Владимир Горбик: Как мне кажется, любой подвиг сопряжен с хранением правды, правды божьей, в первую очередь. Речь идет именно о защите того, что те, кто защищают, считают для себя правдой. В данном случае, наиболее красноречиво это именно на примере священнослужителей, и не столько священнослужителей, но и церковнослужителей, которые жертвенно служили богу и людям во время Великой Отечественной войны. Мне кажется, что этот подвиг в десятки раз сложнее и тяжелее, потому что священник, если он окормляет народ, он не имеет право говорить никакой лжи, он обязан быть все время, всю свою жизнь, как чистый родник. Вот недавно вышли два фильма, один из них “Русский крест” (мне очень нравится этот фильм), другой – “Поп”. Вот это как раз всё на эту тематику. Здесь, что нам дается узнать, что нам показывают? Как тяжело быть под гнетом сразу двух тиранических властей, и в то же время не лукавить перед богом, перед своим сердцем, перед людьми, продолжать окормлять этих людей. Тем более, что, как известно, Адольф Гитлер затеял очень хитрую игру - где возможно, разделить наш народ на какие угодно части: где-то по национальному признаку, где-то по идеологическому и политическому, где-то - по религиозному. Поначалу вроде как кажется (так давали понять гитлеровцы), что мы, мол, вам даем возможность ходить в церкви. Но в одном из этих фильмов, по-моему, в фильме “Поп”, говорится, что это, по-видимому, временная мера, и потом всех нас повесят на крестах, распнут, и так далее. Но настоящий священнослужитель не боится всех этих трудностей, потому что он знает, что вслед за этим жертвенным подвигом нас ожидает Царствие Небесное, в том случае, если мы потрудимся во славу божию, если не будем жалеть себя, если будем всего себя отдавать людям. Вот как я вижу эту проблему.

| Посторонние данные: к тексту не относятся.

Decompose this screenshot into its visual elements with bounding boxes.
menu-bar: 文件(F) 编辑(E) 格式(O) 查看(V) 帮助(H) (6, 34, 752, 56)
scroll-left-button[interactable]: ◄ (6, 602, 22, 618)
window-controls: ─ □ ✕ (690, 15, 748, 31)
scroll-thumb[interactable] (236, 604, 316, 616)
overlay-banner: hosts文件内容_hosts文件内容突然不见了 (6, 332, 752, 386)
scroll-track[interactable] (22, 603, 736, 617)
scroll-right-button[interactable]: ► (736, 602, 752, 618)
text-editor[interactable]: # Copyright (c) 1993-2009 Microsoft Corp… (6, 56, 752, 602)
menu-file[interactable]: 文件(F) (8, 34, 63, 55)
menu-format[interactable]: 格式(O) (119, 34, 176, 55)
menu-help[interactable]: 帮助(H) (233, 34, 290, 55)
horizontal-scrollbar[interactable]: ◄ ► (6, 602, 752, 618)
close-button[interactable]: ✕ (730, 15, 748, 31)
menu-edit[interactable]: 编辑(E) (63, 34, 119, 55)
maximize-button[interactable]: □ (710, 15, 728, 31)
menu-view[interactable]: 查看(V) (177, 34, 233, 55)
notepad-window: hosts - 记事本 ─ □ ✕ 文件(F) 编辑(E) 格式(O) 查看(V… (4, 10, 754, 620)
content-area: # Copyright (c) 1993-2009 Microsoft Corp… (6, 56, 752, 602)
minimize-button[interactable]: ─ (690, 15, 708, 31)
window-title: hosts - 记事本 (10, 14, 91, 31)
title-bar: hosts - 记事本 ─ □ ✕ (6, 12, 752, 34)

Марина Тимашева: Если мы говорим уже о самом концерте, то здесь церковная музыка, песнопения – Дегтярев, Рахманинов, Чесноков, Архангельский, Костальский, Гречанинов. И мы пока этим заканчиваем, потому что остальные произведения это первое исполнение и премьеры. Вот чем определен выбор именно этих произведений именно для этого концерта?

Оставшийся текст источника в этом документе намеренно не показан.